You really are better off not thinking of the sequencing reaction as "PCR" as it is involves no exponential amplification and uses only a single primer. It's accidental that it happens in a cycler.

-phage434-

Hi again!

 

Well, thanks to all your help... I managed! I carried out some controls and it seems to have all worked out quite well! :) so thanks!

 

Now it comes to the data interpretation... as always, harder than the lab most of the times!

 

I have a question: I am analyzing my data using BiQanalyzer. I have just analyzed a trial sample I did, and analyzed my forward sequence, my reverse sequence (reverse complement) and it all aligned fine. Now when I got the print-out results it says that out of 13 CpG islands, my forward has 3 methylated ones and my reverse 1 methylated one. Would this count then that 4 out 13 CpGs are methylated (i.e. we just sum it up?).

 

thanks again!!

-ConfusedAlice-

I don't use that program, and work almost entirely with bacterial cells, which don't methylate (always) at CG's. If your fwd and rev sequences align, then how can there be a different result for CG methylation in  one than in the other?

-phage434-

Mm yep, I am probably doing it wrong.

I sequenced with both the forward and reverse primers - I thought I had to align these to the original genomic sequence.

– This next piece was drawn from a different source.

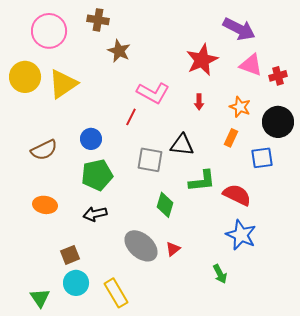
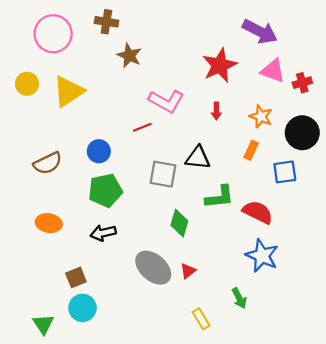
yellow circle: (25, 77) -> (27, 84), size x0.7
red line: (131, 117) -> (142, 127), turned 42
yellow rectangle: (116, 293) -> (201, 319), moved, size x0.7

Therefore, I should align them amongst themselves and not to the original genomic sequence? Slightly confused on that issue.

-ConfusedAlice-

The two sequences should be reverse complements of one another. First, verify that this is true. If not, then the sequence results are suspect (look at the electropherograms, check for dye blobs at about 80 bp and 120 bp from the start of sequencing, and for mis-calls). The single sequence you have can now be aligned to the genome, and this will tell you the presence of methylated C's.

-phage434-

Thanks!

 

sorted now. 

 

I have a doubt though - when I align my forward and reverse, what percentage of similarity should I be expecting? I'd like to in the future only do the forward sequencing (to save up on resources and time), but obviously have to be sure that the sequencing is correct.

-ConfusedAlice-

If the DNA is pure and the sequencing good, then there should be 100% alignment. You are sequencing the upper and lower strands of a dsDNA molecule, and it should align. Impure DNA, low amounts, high amounts, bad priming, all could give poor sequencing results. You should be looking at the electropherograms to icheck the quality of your sequencing data. And, of course, reads longer than about 700 bp will start showing errors . Since you are working with short fragments, you may sequence off the end of the PCR fragment, and this gives weird sequencing results near the end of the fragment.